If an upstream change needs to be pulled in, or the stripped paths need adjusting:

  1. Work in the sibling ../go-libfido2 checkout.
  2. Commit and push.
  3. Bump the commit pin in cryptkey with go mod edit -replace=...@<newcommit>.
  4. Run go mod tidy and rebuild the full matrix (make build, make build-linux-static, make build-darwin-static).

Verification

Every static build runs scripts/verify-static.sh against the produced binary. The script performs platform-appropriate checks:

On ELF binaries (Linux):

  • file(1) reports statically linked.
  • readelf -d reports no dynamic section.
  • ldd reports not a dynamic executable (glibc) or Not a valid dynamic program (musl).

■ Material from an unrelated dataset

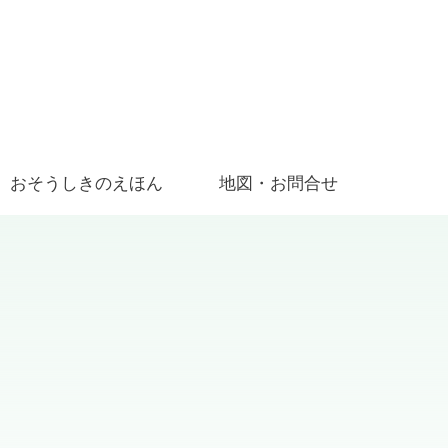
おそうしきのえほん
地図・お問合せ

On Mach-O binaries (macOS):

  • otool -L references only /usr/lib/ and /System/Library/ paths.
  • No /opt/homebrew/, /usr/local/opt/, or /usr/local/Cellar/ paths appear.

On both:

  • strings finds residual Go type names like *libfido2.User and *piv.PIV, proving the go-libfido2 and go-piv packages were compiled in. These strings survive -ldflags="-s -w" stripping because Go's runtime keeps type names for reflection.

A failing verification fails the CI build. Don't weaken or skip it — if a legitimate change trips the script, fix the build, not the check.


Commands

Local builds

make                                                # default goal — dispatches to
                                                    # build-linux-static on Linux or
                                                    # build-darwin-static on macOS
make build                                          # dev build, dynamic linking (fast iteration)
make build-linux-static                             # static Linux binary (Docker + Alpine)
make build-darwin-static                            # static macOS binary (source-built libs)
make verify-static BIN=bin/cryptkey-linux-static    # run the portability check
make clean-static-deps                              # remove .static-deps/

Bare make produces the portable artifact — the same thing that ships in GitHub releases — so a fresh clone plus make gives you a binary you can actually distribute. make build is kept for fast iteration during development; it links dynamically against a locally installed libfido2 and only runs on the machine that built it.

Scripts

Script Purpose
scripts/build-linux-static.sh Compile a static Linux binary inside Alpine
scripts/verify-static.sh Verify a binary has no third-party dynamic dependencies

CI workflows

Workflow Job Purpose
.github/workflows/build.yml build-linux Static Linux binary (amd64 + arm64)
.github/workflows/build.yml build-darwin Static macOS binary (amd64 + arm64)
.github/workflows/tests.yml test Unit + e2e tests on Ubuntu and macOS

When upstream catches up

If upstream go-libfido2 ever ships a clean static linking configuration (no hardcoded vendor paths, proper build tags on the static files), the fork and the replace directive can both be removed and we can consume upstream directly.